===== RECORDED DATA =====

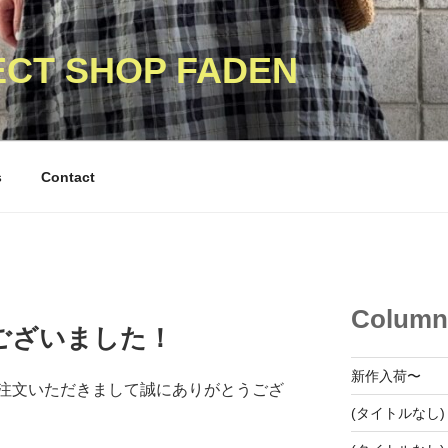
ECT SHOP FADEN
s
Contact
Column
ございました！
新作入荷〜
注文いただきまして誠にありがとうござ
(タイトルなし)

=====
===== RECORDED DATA =====

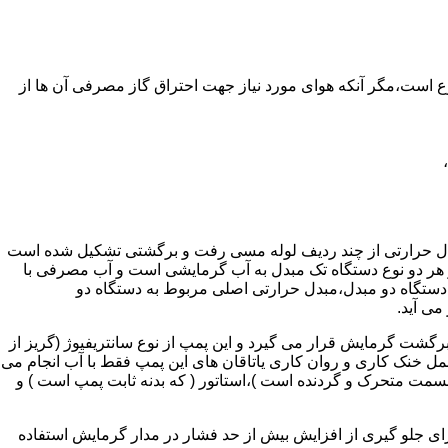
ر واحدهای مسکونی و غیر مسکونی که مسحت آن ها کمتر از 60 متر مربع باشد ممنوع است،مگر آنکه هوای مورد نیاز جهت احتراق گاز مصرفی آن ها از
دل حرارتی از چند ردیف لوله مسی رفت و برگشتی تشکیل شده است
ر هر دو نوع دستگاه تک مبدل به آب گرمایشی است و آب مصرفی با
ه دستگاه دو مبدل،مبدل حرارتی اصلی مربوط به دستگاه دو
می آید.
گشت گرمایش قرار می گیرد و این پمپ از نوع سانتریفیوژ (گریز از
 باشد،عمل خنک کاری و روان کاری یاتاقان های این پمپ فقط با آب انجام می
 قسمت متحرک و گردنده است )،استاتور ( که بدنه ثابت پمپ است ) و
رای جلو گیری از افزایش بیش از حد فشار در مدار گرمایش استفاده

=====

AIM OF THE TASK >> Where a line in the records above contains the string "دستگاه", copy that line.

RESULT OF THIS TASK >>
ر هر دو نوع دستگاه تک مبدل به آب گرمایشی است و آب مصرفی با
ه دستگاه دو مبدل،مبدل حرارتی اصلی مربوط به دستگاه دو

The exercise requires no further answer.